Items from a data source
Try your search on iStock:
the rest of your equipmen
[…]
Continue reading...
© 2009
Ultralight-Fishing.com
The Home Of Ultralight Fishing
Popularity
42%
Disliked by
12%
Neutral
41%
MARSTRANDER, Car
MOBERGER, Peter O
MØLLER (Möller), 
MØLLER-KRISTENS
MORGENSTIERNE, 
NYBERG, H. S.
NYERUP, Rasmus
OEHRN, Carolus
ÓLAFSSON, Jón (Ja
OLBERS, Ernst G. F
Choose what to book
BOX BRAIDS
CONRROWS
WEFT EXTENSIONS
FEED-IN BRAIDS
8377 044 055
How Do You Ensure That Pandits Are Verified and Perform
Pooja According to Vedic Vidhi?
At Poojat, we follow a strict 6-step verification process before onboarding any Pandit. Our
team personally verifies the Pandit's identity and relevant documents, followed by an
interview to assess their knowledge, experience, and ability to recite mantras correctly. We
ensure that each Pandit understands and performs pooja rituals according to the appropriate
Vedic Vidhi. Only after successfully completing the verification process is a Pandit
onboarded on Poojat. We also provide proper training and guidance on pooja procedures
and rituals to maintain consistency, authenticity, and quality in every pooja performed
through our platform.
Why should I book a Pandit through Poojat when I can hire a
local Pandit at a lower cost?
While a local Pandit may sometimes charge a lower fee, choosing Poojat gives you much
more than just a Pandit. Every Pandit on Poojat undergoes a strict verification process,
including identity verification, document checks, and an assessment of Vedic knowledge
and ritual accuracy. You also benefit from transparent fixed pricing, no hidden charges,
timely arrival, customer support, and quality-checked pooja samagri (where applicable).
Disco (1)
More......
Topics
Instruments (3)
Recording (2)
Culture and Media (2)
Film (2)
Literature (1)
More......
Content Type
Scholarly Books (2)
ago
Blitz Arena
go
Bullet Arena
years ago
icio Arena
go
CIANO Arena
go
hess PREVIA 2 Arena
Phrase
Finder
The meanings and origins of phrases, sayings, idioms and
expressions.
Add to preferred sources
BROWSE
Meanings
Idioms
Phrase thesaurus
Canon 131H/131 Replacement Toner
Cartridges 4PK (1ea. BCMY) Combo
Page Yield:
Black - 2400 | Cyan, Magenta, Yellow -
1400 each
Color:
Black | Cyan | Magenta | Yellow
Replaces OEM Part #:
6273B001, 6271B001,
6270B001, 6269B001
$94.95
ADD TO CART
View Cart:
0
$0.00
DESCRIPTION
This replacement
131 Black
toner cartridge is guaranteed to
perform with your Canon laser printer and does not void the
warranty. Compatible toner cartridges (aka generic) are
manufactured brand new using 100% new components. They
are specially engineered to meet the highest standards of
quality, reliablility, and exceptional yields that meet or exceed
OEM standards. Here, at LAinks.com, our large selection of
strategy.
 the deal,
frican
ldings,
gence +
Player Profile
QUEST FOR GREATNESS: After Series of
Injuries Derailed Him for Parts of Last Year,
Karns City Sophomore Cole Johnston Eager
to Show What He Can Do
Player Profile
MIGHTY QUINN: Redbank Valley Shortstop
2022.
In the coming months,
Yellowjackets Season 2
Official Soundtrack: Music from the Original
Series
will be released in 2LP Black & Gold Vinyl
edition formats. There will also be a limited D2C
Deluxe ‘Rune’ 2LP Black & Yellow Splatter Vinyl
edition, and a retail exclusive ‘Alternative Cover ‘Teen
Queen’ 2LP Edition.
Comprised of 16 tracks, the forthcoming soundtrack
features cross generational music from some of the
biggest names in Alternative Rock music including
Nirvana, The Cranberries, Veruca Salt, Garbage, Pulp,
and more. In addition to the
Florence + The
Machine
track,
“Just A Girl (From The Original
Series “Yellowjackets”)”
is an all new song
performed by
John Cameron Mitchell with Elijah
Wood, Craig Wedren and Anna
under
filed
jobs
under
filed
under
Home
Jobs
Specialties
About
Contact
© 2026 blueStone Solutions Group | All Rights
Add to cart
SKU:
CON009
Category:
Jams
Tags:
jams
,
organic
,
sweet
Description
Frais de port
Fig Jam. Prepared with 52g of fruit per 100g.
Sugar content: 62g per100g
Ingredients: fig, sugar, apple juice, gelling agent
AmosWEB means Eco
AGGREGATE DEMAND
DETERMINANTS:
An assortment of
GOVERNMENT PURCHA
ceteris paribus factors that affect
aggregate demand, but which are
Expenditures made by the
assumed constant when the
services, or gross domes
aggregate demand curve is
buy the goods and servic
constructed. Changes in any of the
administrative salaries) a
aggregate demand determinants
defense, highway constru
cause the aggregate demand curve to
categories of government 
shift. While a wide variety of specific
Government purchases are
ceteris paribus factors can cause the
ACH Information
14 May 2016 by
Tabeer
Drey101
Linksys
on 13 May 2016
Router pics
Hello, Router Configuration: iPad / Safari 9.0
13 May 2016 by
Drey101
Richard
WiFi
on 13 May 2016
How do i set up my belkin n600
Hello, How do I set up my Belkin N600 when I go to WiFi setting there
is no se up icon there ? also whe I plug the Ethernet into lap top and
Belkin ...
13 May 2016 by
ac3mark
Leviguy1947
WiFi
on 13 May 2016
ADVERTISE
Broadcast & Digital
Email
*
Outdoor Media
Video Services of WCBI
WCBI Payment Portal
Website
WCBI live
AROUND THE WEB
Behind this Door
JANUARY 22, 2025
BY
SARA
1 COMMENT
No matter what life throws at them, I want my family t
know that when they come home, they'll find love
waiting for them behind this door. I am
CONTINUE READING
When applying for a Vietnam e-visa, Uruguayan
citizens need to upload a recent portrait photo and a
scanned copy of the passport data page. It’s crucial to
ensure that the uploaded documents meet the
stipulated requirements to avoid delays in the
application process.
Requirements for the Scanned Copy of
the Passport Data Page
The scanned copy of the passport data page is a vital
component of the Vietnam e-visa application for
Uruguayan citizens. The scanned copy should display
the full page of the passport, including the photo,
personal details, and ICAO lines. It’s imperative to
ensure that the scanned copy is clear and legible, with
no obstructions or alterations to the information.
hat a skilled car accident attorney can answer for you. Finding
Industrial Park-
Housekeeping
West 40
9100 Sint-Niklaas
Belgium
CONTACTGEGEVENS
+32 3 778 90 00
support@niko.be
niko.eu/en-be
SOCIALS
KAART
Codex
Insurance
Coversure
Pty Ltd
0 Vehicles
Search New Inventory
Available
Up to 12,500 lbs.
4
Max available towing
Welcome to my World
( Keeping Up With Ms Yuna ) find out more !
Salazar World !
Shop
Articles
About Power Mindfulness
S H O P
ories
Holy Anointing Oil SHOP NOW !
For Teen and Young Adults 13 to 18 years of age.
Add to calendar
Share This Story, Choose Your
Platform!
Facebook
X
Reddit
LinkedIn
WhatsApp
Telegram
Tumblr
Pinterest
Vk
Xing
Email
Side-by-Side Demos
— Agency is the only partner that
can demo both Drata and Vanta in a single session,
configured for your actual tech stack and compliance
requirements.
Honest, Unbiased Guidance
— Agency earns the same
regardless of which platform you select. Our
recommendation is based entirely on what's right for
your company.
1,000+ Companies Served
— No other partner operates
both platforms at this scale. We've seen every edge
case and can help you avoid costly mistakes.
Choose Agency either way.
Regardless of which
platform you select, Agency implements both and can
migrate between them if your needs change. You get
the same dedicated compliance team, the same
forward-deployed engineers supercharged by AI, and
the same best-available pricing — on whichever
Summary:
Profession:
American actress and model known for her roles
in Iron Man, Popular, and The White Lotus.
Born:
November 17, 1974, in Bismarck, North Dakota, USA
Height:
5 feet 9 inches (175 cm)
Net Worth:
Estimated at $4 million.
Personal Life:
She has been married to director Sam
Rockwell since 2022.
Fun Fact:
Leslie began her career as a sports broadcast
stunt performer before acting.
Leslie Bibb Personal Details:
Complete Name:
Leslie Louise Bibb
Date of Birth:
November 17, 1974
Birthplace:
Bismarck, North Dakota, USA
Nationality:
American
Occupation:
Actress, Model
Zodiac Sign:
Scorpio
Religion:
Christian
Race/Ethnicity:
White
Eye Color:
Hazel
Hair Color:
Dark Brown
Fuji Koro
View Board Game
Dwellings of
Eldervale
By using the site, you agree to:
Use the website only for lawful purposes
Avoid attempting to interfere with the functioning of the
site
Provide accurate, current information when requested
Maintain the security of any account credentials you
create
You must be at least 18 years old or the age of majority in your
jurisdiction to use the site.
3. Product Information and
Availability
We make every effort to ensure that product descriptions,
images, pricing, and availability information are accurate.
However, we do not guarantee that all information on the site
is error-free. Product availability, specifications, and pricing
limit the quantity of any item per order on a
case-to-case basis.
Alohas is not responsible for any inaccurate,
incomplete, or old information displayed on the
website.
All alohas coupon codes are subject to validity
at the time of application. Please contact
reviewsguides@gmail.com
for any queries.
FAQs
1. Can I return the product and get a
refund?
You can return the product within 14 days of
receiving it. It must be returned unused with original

#### WORK TO COMPLETE:
From the entries above, write out only the lines starting at the line that holds "perform with your" and ending at the line that holds "are specially engineered", keeping both and matching them exactly.

#### SOLUTION TO THE EXERCISE:
perform with your Canon laser printer and does not void the
warranty. Compatible toner cartridges (aka generic) are
manufactured brand new using 100% new components. They
are specially engineered to meet the highest standards of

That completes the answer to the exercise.